(Saved entries)
***

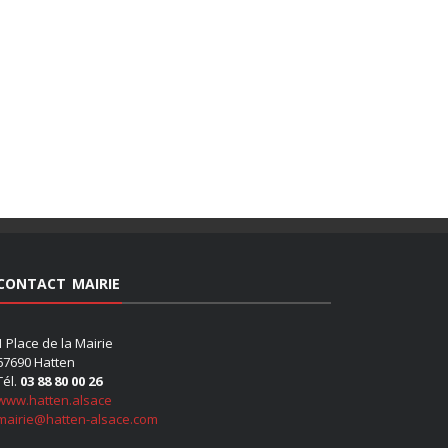
CONTACT MAIRIE
1 Place de la Mairie
67690 Hatten
Tél.
03 88 80 00 26
www.hatten.alsace
mairie@hatten-alsace.com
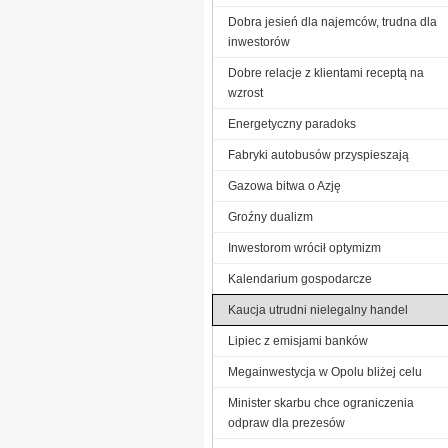
Dobra jesień dla najemców, trudna dla
inwestorów
Dobre relacje z klientami receptą na
wzrost
Energetyczny paradoks
Fabryki autobusów przyspieszają
Gazowa bitwa o Azję
Groźny dualizm
Inwestorom wrócił optymizm
Kalendarium gospodarcze
Kaucja utrudni nielegalny handel
Lipiec z emisjami banków
Megainwestycja w Opolu bliżej celu
Minister skarbu chce ograniczenia
odpraw dla prezesów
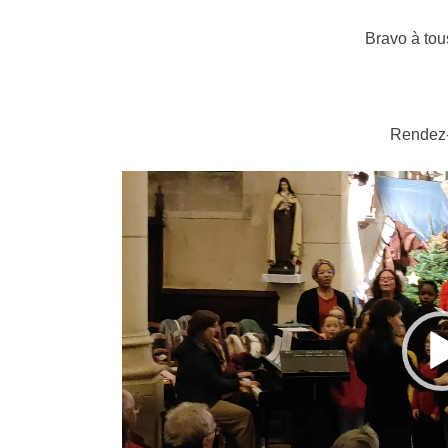
Bravo à tous
Rendez-
Lecteur
vidéo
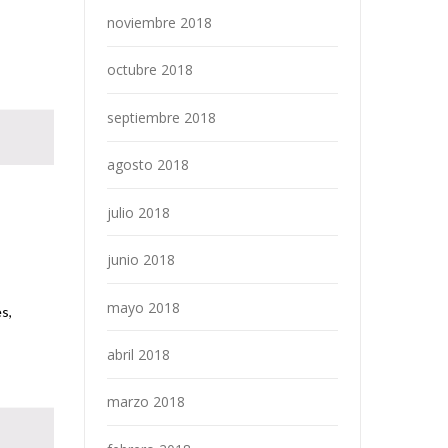
noviembre 2018
octubre 2018
septiembre 2018
agosto 2018
julio 2018
junio 2018
mayo 2018
s,
abril 2018
marzo 2018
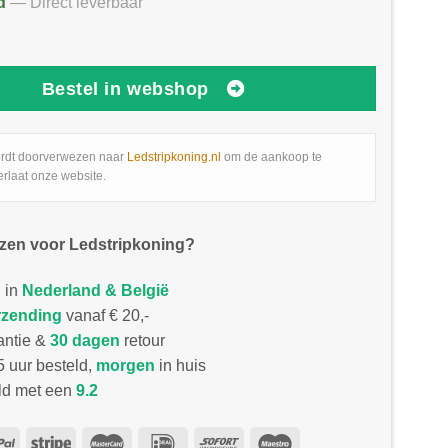
d
— Direct leverbaar
Bestel in webshop
rdt doorverwezen naar
Ledstripkoning.nl
om de aankoop te
erlaat onze website.
zen voor Ledstripkoning?
 in
Nederland & België
rzending
vanaf € 20,-
antie &
30 dagen
retour
 uur besteld,
morgen
in huis
d met een
9.2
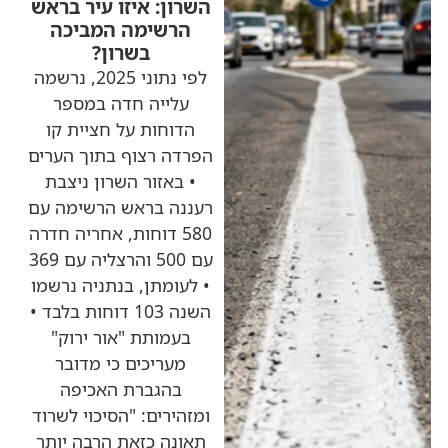
השרון: איזו עיר בראש
הרשימה המביכה
בשרון?
לפי נתוני 2025, נרשמה
עלייה חדה במספר
הדוחות על חציית קו
הפרדה רצוף בתוך הערים
• באזור השרון ניצבת
רעננה בראש הרשימה עם
580 דוחות, אחריה חדרה
עם 500 והרצליה עם 369
• לעומתן, בנתניה נרשמו
השנה 103 דוחות בלבד •
בעמותת "אור ירוק"
מעריכים כי מדובר
בהגברת האכיפה
ומזהירים: "הסיכוי לשרוד
תאונה כזאת הרבה יותר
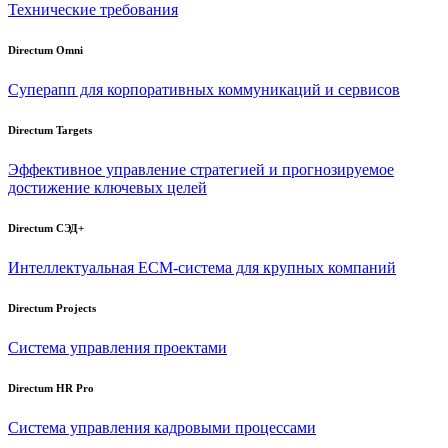
Технические требования
Directum Omni
Суперапп для корпоративных коммуникаций и сервисов
Directum Targets
Эффективное управление стратегией и прогнозируемое
достижение ключевых целей
Directum СЭД+
Интеллектуальная
ECM-система
для крупных компаний
Directum Projects
Система управления проектами
Directum HR Pro
Система управления кадровыми процессами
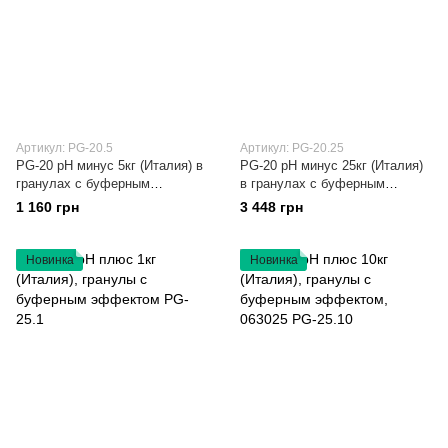
Артикул: PG-20.5
Артикул: PG-20.25
PG-20 рН минус 5кг (Италия) в
PG-20 рН минус 25кг (Италия)
гранулах с буферным
в гранулах с буферным
эффектом, 062005 PG-20.5
эффектом, 062025 PG-20.25
1 160 грн
3 448 грн
Новинка
Новинка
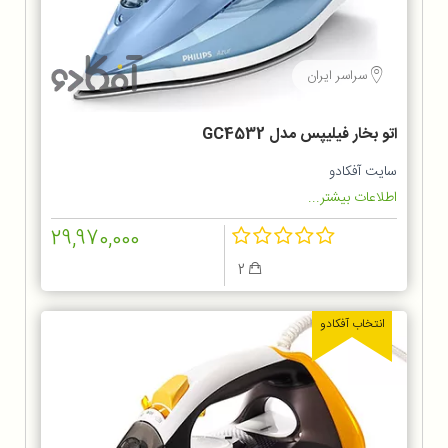
سراسر ایران
اتو بخار فیلیپس مدل GC4532
سایت آفکادو
اطلاعات بیشتر...
29,970,000
2
انتخاب آفکادو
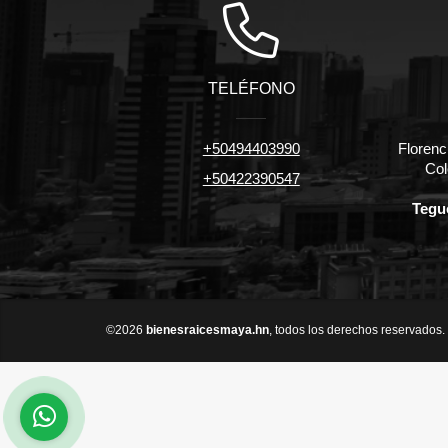
TELÉFONO
+50494403990
Florenc
Col
+50422390547
Tegu
©2026
bienesraicesmaya.hn
, todos los derechos reservados.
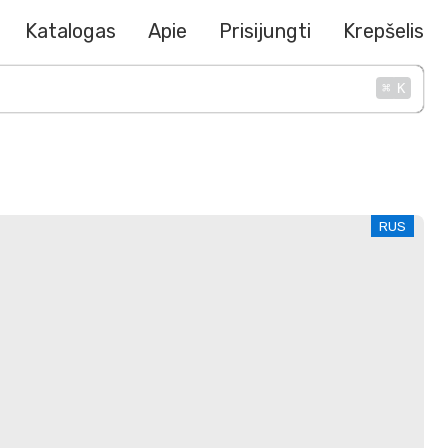
Katalogas
Apie
Prisijungti
Krepšelis
⌘
K
RUS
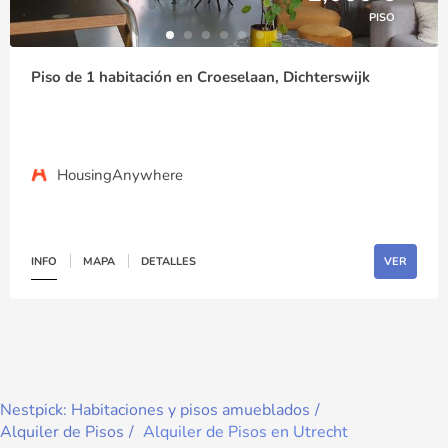
PISO
Piso de 1 habitación en Croeselaan, Dichterswijk
HousingAnywhere
INFO
MAPA
DETALLES
VER
Nestpick: Habitaciones y pisos amueblados
Alquiler de Pisos
Alquiler de Pisos en Utrecht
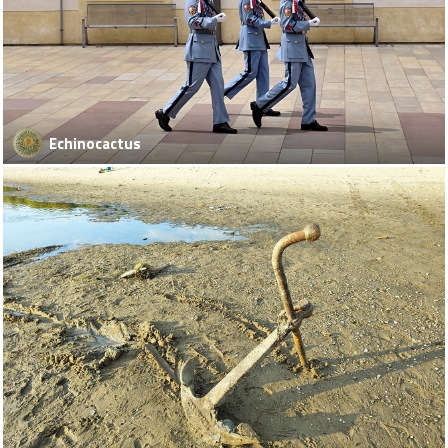
Echinocactus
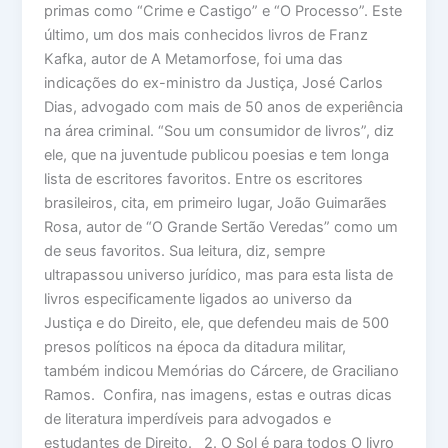
primas como “Crime e Castigo” e “O Processo”. Este
último, um dos mais conhecidos livros de Franz
Kafka, autor de A Metamorfose, foi uma das
indicações do ex-ministro da Justiça, José Carlos
Dias, advogado com mais de 50 anos de experiência
na área criminal. “Sou um consumidor de livros”, diz
ele, que na juventude publicou poesias e tem longa
lista de escritores favoritos. Entre os escritores
brasileiros, cita, em primeiro lugar, João Guimarães
Rosa, autor de “O Grande Sertão Veredas” como um
de seus favoritos. Sua leitura, diz, sempre
ultrapassou universo jurídico, mas para esta lista de
livros especificamente ligados ao universo da
Justiça e do Direito, ele, que defendeu mais de 500
presos políticos na época da ditadura militar,
também indicou Memórias do Cárcere, de Graciliano
Ramos. Confira, nas imagens, estas e outras dicas
de literatura imperdíveis para advogados e
estudantes de Direito. 2. O Sol é para todos O livro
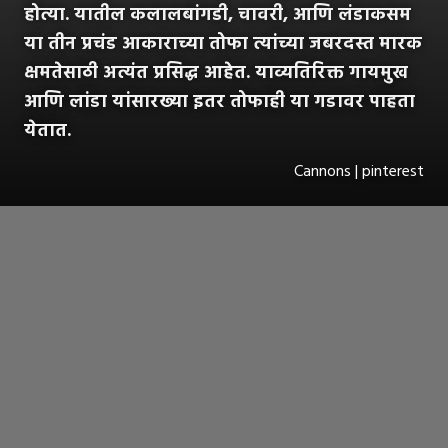
होत्या. यातील कलालबांगडी, चावरी, आणि लंडाकसम
या तीन प्रचंड आकाराच्या तोफा त्यांच्या जबरदस्त मारक
क्षमतेसाठी अत्यंत प्रसिद्ध आहेत. याव्यतिरिक्त गायमुख
आणि लांडा यांसारख्या इतर तोफाही या गडावर पाहता
येतात.
Cannons | pinterest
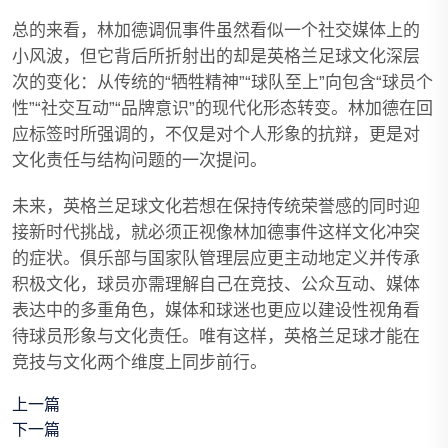
总的来看，林加德调侃事件虽然看似一个社交媒体上的
小风波，但它背后所折射出的却是英格兰足球文化深层
次的变化：从传统的“牺牲精神”“球队至上”向包含“球员个
性”“社交互动”“品牌意识”的现代化形态转变。林加德在回
应标签时所强调的，不仅是对个人形象的抗辩，更是对
文化责任与结构问题的一次提问。
未来，英格兰足球文化若想在保持传统荣誉感的同时迎
接新时代挑战，就必须正视像林加德事件这样文化冲突
的症状。俱乐部与国家队管理层应更主动地定义并传承
积极文化，球员亦需理解自己在竞技、公众互动、媒体
表达中的多重角色，媒体和球迷也更应以建设性视角看
待球员形象与文化责任。唯有这样，英格兰足球才能在
竞技与文化两个维度上同步前行。
上一篇
下一篇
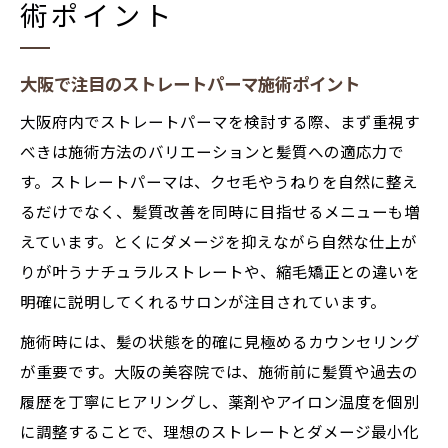
術ポイント
大阪で注目のストレートパーマ施術ポイント
大阪府内でストレートパーマを検討する際、まず重視す
べきは施術方法のバリエーションと髪質への適応力で
す。ストレートパーマは、クセ毛やうねりを自然に整え
るだけでなく、髪質改善を同時に目指せるメニューも増
えています。とくにダメージを抑えながら自然な仕上が
りが叶うナチュラルストレートや、縮毛矯正との違いを
明確に説明してくれるサロンが注目されています。
施術時には、髪の状態を的確に見極めるカウンセリング
が重要です。大阪の美容院では、施術前に髪質や過去の
履歴を丁寧にヒアリングし、薬剤やアイロン温度を個別
に調整することで、理想のストレートとダメージ最小化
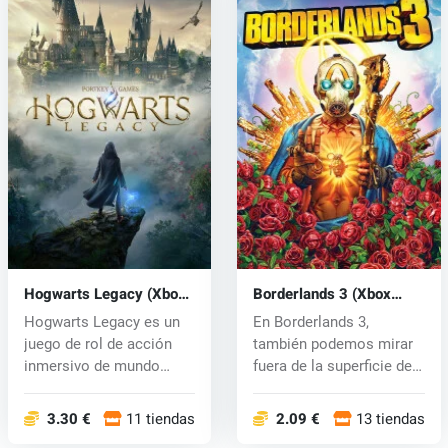
Hogwarts Legacy (Xbox
Borderlands 3 (Xbox
One) key
One) key
Hogwarts Legacy es un
En Borderlands 3,
juego de rol de acción
también podemos mirar
inmersivo de mundo
fuera de la superficie de
abierto. Ah...
Pandora y...
3.30 €
11 tiendas
2.09 €
13 tiendas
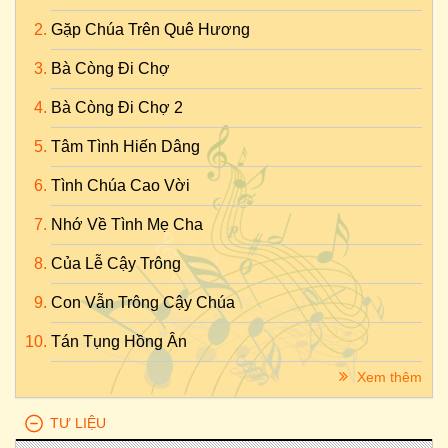
Gặp Chúa Trên Quê Hương
Bà Còng Đi Chợ
Bà Còng Đi Chợ 2
Tâm Tình Hiến Dâng
Tình Chúa Cao Vời
Nhớ Về Tình Mẹ Cha
Của Lễ Cậy Trông
Con Vẫn Trông Cậy Chúa
Tán Tụng Hồng Ân
Xem thêm
TƯ LIỆU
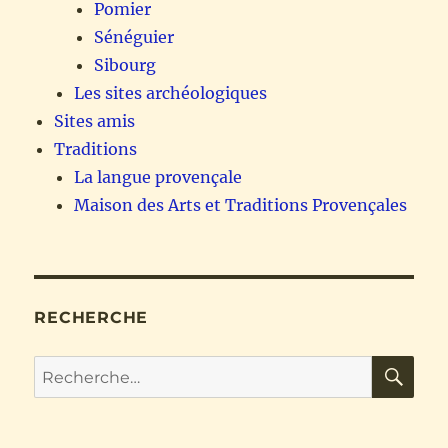
Pomier
Sénéguier
Sibourg
Les sites archéologiques
Sites amis
Traditions
La langue provençale
Maison des Arts et Traditions Provençales
RECHERCHE
RE
Recherche
pour :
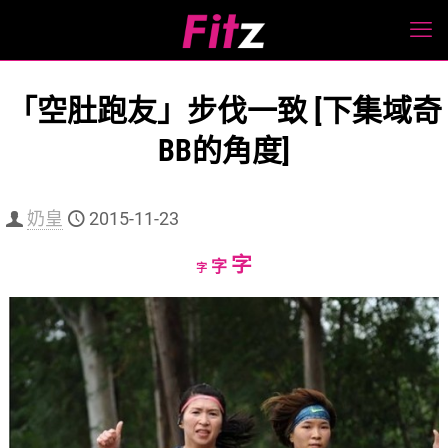
「空肚跑友」步伐一致 ‏[下集域奇
BB的角度]
奶皇
2015-11-23
Increase
字
Reset
Decrease
字
字
font
font
font
size.
size.
size.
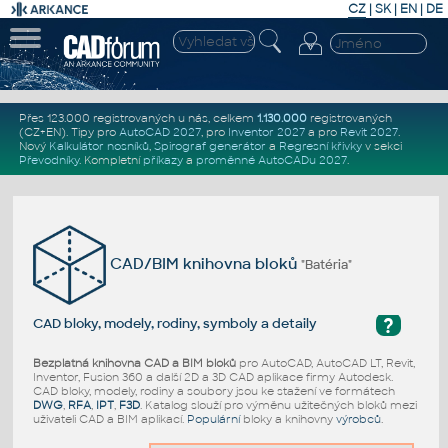
CZ
|
SK
|
EN
|
DE
Přes 123.000 registrovaných u nás, celkem
1.130.000
registrovaných
(CZ+EN)
. Tipy pro
AutoCAD 2027
, pro
Inventor 2027
a pro
Revit 2027
.
Nový
Kalkulátor nosníků
,
Spirograf generátor
a
Regresní křivky
v sekci
Převodníky
.
Kompletní
příkazy
a
proměnné AutoCADu 2027
.
CAD/BIM knihovna bloků
"Batéria"
?
CAD bloky, modely, rodiny, symboly a detaily
Bezplatná knihovna CAD a BIM bloků
pro AutoCAD, AutoCAD LT, Revit,
Inventor, Fusion 360 a další 2D a 3D CAD aplikace firmy Autodesk.
CAD bloky, modely, rodiny a soubory jsou ke stažení ve formátech
DWG
,
RFA
,
IPT
,
F3D
. Katalog slouží pro výměnu užitečných bloků mezi
uživateli CAD a BIM aplikací.
Populární
bloky a knihovny
výrobců
.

***

WORK REQUEST | With the images removed, give back every entry exactly as shown.

OUTPUT OF THE EXERCISE |
CONTACT MAIRIE
1 Place de la Mairie
67690 Hatten
Tél.
03 88 80 00 26
www.hatten.alsace
mairie@hatten-alsace.com
Dobra jesień dla najemców, trudna dla
inwestorów
Dobre relacje z klientami receptą na
wzrost
Energetyczny paradoks
Fabryki autobusów przyspieszają
Gazowa bitwa o Azję
Groźny dualizm
Inwestorom wrócił optymizm
Kalendarium gospodarcze
Kaucja utrudni nielegalny handel
Lipiec z emisjami banków
Megainwestycja w Opolu bliżej celu
Minister skarbu chce ograniczenia
odpraw dla prezesów
Bravo à tous
Rendez-
Lecteur
vidéo
noviembre 2018
octubre 2018
septiembre 2018
agosto 2018
julio 2018
junio 2018
mayo 2018
s,
abril 2018
marzo 2018
d
— Direct leverbaar
Bestel in webshop
rdt doorverwezen naar
Ledstripkoning.nl
om de aankoop te
erlaat onze website.
zen voor Ledstripkoning?
 in
Nederland & België
rzending
vanaf € 20,-
antie &
30 dagen
retour
 uur besteld,
morgen
in huis
d met een
9.2
השרון: איזו עיר בראש
הרשימה המביכה
בשרון?
לפי נתוני 2025, נרשמה
עלייה חדה במספר
הדוחות על חציית קו
הפרדה רצוף בתוך הערים
• באזור השרון ניצבת
רעננה בראש הרשימה עם
580 דוחות, אחריה חדרה
עם 500 והרצליה עם 369
• לעומתן, בנתניה נרשמו
השנה 103 דוחות בלבד •
בעמותת "אור ירוק"
מעריכים כי מדובר
בהגברת האכיפה
ומזהירים: "הסיכוי לשרוד
תאונה כזאת הרבה יותר
Технические требования
Directum Omni
Суперапп для корпоративных коммуникаций и сервисов
Directum Targets
Эффективное управление стратегией и прогнозируемое
достижение ключевых целей
Directum СЭД+
Интеллектуальная
ECM-система
для крупных компаний
Directum Projects
Система управления проектами
Directum HR Pro
Система управления кадровыми процессами
Артикул: PG-20.5
Артикул: PG-20.25
PG-20 рН минус 5кг (Италия) в
PG-20 рН минус 25кг (Италия)
гранулах с буферным
в гранулах с буферным
эффектом, 062005 PG-20.5
эффектом, 062025 PG-20.25
1 160 грн
3 448 грн
Новинка
Новинка
سراسر ایران
اتو بخار فیلیپس مدل GC4532
سایت آفکادو
اطلاعات بیشتر...
29,970,000
2
انتخاب آفکادو
TELÉFONO
+50494403990
Florenc
Col
+50422390547
Tegu
©2026
bienesraicesmaya.hn
, todos los derechos reservados.
Katalogas
Apie
Prisijungti
Krepšelis
⌘
K
RUS
PISO
Piso de 1 habitación en Croeselaan, Dichterswijk
HousingAnywhere
INFO
MAPA
DETALLES
VER
Nestpick: Habitaciones y pisos amueblados
Alquiler de Pisos
Alquiler de Pisos en Utrecht
Echinocactus
primas como “Crime e Castigo” e “O Processo”. Este
último, um dos mais conhecidos livros de Franz
Kafka, autor de A Metamorfose, foi uma das
indicações do ex-ministro da Justiça, José Carlos
Dias, advogado com mais de 50 anos de experiência
na área criminal. “Sou um consumidor de livros”, diz
ele, que na juventude publicou poesias e tem longa
lista de escritores favoritos. Entre os escritores
brasileiros, cita, em primeiro lugar, João Guimarães
Rosa, autor de “O Grande Sertão Veredas” como um
de seus favoritos. Sua leitura, diz, sempre
ultrapassou universo jurídico, mas para esta lista de
livros especificamente ligados ao universo da
Justiça e do Direito, ele, que defendeu mais de 500
presos políticos na época da ditadura militar,
também indicou Memórias do Cárcere, de Graciliano
Ramos. Confira, nas imagens, estas e outras dicas
de literatura imperdíveis para advogados e
estudantes de Direito. 2. O Sol é para todos O livro
होत्या. यातील कलालबांगडी, चावरी, आणि लंडाकसम
या तीन प्रचंड आकाराच्या तोफा त्यांच्या जबरदस्त मारक
क्षमतेसाठी अत्यंत प्रसिद्ध आहेत. याव्यतिरिक्त गायमुख
आणि लांडा यांसारख्या इतर तोफाही या गडावर पाहता
येतात.
Cannons | pinterest
总的来看，林加德调侃事件虽然看似一个社交媒体上的
小风波，但它背后所折射出的却是英格兰足球文化深层
次的变化：从传统的“牺牲精神”“球队至上”向包含“球员个
性”“社交互动”“品牌意识”的现代化形态转变。林加德在回
应标签时所强调的，不仅是对个人形象的抗辩，更是对
文化责任与结构问题的一次提问。
未来，英格兰足球文化若想在保持传统荣誉感的同时迎
接新时代挑战，就必须正视像林加德事件这样文化冲突
的症状。俱乐部与国家队管理层应更主动地定义并传承
积极文化，球员亦需理解自己在竞技、公众互动、媒体
表达中的多重角色，媒体和球迷也更应以建设性视角看
待球员形象与文化责任。唯有这样，英格兰足球才能在
竞技与文化两个维度上同步前行。
上一篇
下一篇
術ポイント
大阪で注目のストレートパーマ施術ポイント
大阪府内でストレートパーマを検討する際、まず重視す
べきは施術方法のバリエーションと髪質への適応力で
す。ストレートパーマは、クセ毛やうねりを自然に整え
るだけでなく、髪質改善を同時に目指せるメニューも増
えています。とくにダメージを抑えながら自然な仕上が
りが叶うナチュラルストレートや、縮毛矯正との違いを
明確に説明してくれるサロンが注目されています。
施術時には、髪の状態を的確に見極めるカウンセリング
が重要です。大阪の美容院では、施術前に髪質や過去の
履歴を丁寧にヒアリングし、薬剤やアイロン温度を個別
に調整することで、理想のストレートとダメージ最小化
Hogwarts Legacy (Xbox
Borderlands 3 (Xbox
One) key
One) key
Hogwarts Legacy es un
En Borderlands 3,
juego de rol de acción
también podemos mirar
inmersivo de mundo
fuera de la superficie de
abierto. Ah...
Pandora y...
3.30 €
11 tiendas
2.09 €
13 tiendas
Gặp Chúa Trên Quê Hương
Bà Còng Đi Chợ
Bà Còng Đi Chợ 2
Tâm Tình Hiến Dâng
Tình Chúa Cao Vời
Nhớ Về Tình Mẹ Cha
Của Lễ Cậy Trông
Con Vẫn Trông Cậy Chúa
Tán Tụng Hồng Ân
Xem thêm
TƯ LIỆU
Pomier
Sénéguier
Sibourg
Les sites archéologiques
Sites amis
Traditions
La langue provençale
Maison des Arts et Traditions Provençales
RECHERCHE
RE
Recherche
pour :
「空肚跑友」步伐一致 ‏[下集域奇
BB的角度]
奶皇
2015-11-23
Increase
字
Reset
Decrease
字
字
font
font
font
size.
size.
size.
CZ
|
SK
|
EN
|
DE
Přes 123.000 registrovaných u nás, celkem
1.130.000
registrovaných
(CZ+EN)
. Tipy pro
AutoCAD 2027
, pro
Inventor 2027
a pro
Revit 2027
.
Nový
Kalkulátor nosníků
,
Spirograf generátor
a
Regresní křivky
v sekci
Převodníky
.
Kompletní
příkazy
a
proměnné AutoCADu 2027
.
CAD/BIM knihovna bloků
"Batéria"
?
CAD bloky, modely, rodiny, symboly a detaily
Bezplatná knihovna CAD a BIM bloků
pro AutoCAD, AutoCAD LT, Revit,
Inventor, Fusion 360 a další 2D a 3D CAD aplikace firmy Autodesk.
CAD bloky, modely, rodiny a soubory jsou ke stažení ve formátech
DWG
,
RFA
,
IPT
,
F3D
. Katalog slouží pro výměnu užitečných bloků mezi
uživateli CAD a BIM aplikací.
Populární
bloky a knihovny
výrobců
.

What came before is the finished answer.